What the task asks:
Reproduce all of the entries character for character, while leaving out any pictures they contain.
━━━ Available records
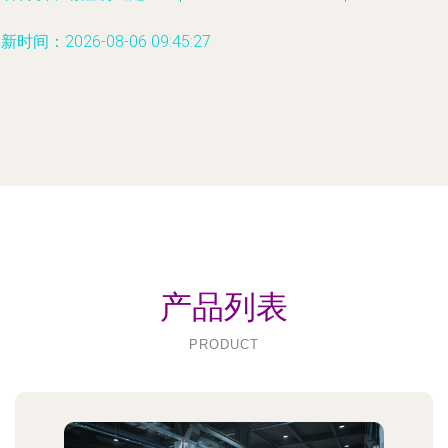
新时间：2026-08-06 09:45:27
产品列表
PRODUCT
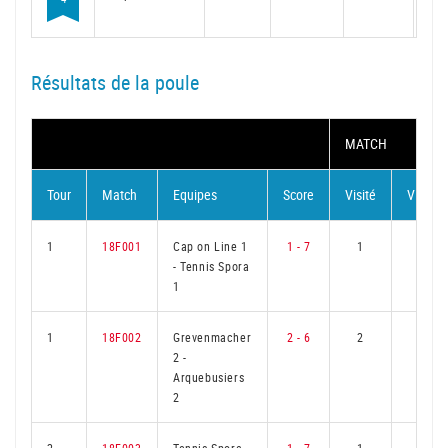
Résultats de la poule
MATCH
Tour
Match
Equipes
Score
Visité
Visiteu
1
18F001
Cap on Line 1
1 - 7
1
5
-
Tennis Spora
1
1
18F002
Grevenmacher
2 - 6
2
4
2
-
Arquebusiers
2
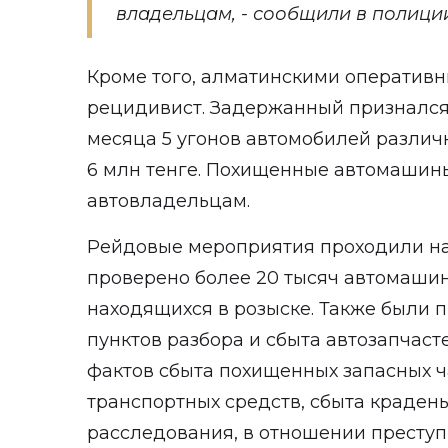
владельцам, - сообщили в полици
Кроме того, алматинскими оператив
рецидивист. Задержанный признался
месяца 5 угонов автомобилей различ
6 млн тенге. Похищенные автомашин
автовладельцам.
Рейдовые мероприятия проходили на 
проверено более 20 тысяч автомашин
находящихся в розыске. Также были п
пунктов разбора и сбыта автозапчасте
фактов сбыта похищенных запасных ч
транспортных средств, сбыта краден
расследования, в отношении престу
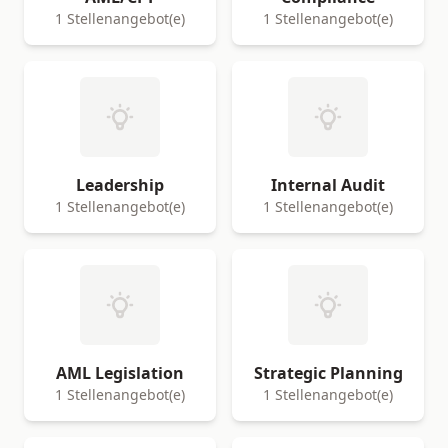
1 Stellenangebot(e)
1 Stellenangebot(e)
Leadership
Internal Audit
1 Stellenangebot(e)
1 Stellenangebot(e)
AML Legislation
Strategic Planning
1 Stellenangebot(e)
1 Stellenangebot(e)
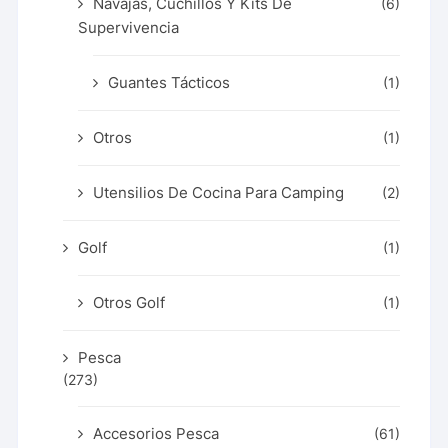
Navajas, Cuchillos Y Kits De
(6)
Supervivencia
Guantes Tácticos
(1)
Otros
(1)
Utensilios De Cocina Para Camping
(2)
Golf
(1)
Otros Golf
(1)
Pesca
(273)
Accesorios Pesca
(61)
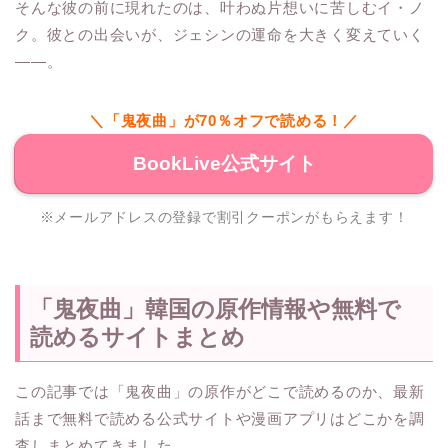
そんな彼の前に現れたのは、叶わぬ片想いに苦しむイ・ノ
ク。彼との出会いが、ジェシンの運命を大きく変えていく
――。
＼「鬼夜曲」が70％オフで読める！／
BookLive公式サイト
※メールアドレスの登録で割引クーポンがもらえます！
「鬼夜曲」韓国の原作情報や無料で
読めるサイトまとめ
この記事では「鬼夜曲」の原作がどこで読めるのか、最新
話まで無料で読める公式サイトや漫画アプリはどこかを調
査しまとめてきました。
━━━━━━
Solution to the exercise:
新时间：2026-08-06 09:45:27
产品列表
PRODUCT
Résultats de la poule
MATCH
Tour
Match
Equipes
Score
Visité
Visiteu
1
18F001
Cap on Line 1
1 - 7
1
5
-
Tennis Spora
1
1
18F002
Grevenmacher
2 - 6
2
4
2
-
Arquebusiers
2
владельцам, - сообщили в полици
Кроме того, алматинскими оператив
рецидивист. Задержанный признался
месяца 5 угонов автомобилей различ
6 млн тенге. Похищенные автомашин
автовладельцам.
Рейдовые мероприятия проходили на 
проверено более 20 тысяч автомашин
находящихся в розыске. Также были п
пунктов разбора и сбыта автозапчасте
фактов сбыта похищенных запасных ч
транспортных средств, сбыта краден
расследования, в отношении престу
1 Stellenangebot(e)
1 Stellenangebot(e)
Leadership
Internal Audit
1 Stellenangebot(e)
1 Stellenangebot(e)
AML Legislation
Strategic Planning
1 Stellenangebot(e)
1 Stellenangebot(e)
Navajas, Cuchillos Y Kits De
(6)
Supervivencia
Guantes Tácticos
(1)
Otros
(1)
Utensilios De Cocina Para Camping
(2)
Golf
(1)
Otros Golf
(1)
Pesca
(273)
Accesorios Pesca
(61)
そんな彼の前に現れたのは、叶わぬ片想いに苦しむイ・ノ
ク。彼との出会いが、ジェシンの運命を大きく変えていく
――。
＼「鬼夜曲」が70％オフで読める！／
BookLive公式サイト
※メールアドレスの登録で割引クーポンがもらえます！
「鬼夜曲」韓国の原作情報や無料で
読めるサイトまとめ
この記事では「鬼夜曲」の原作がどこで読めるのか、最新
話まで無料で読める公式サイトや漫画アプリはどこかを調
査しまとめてきました。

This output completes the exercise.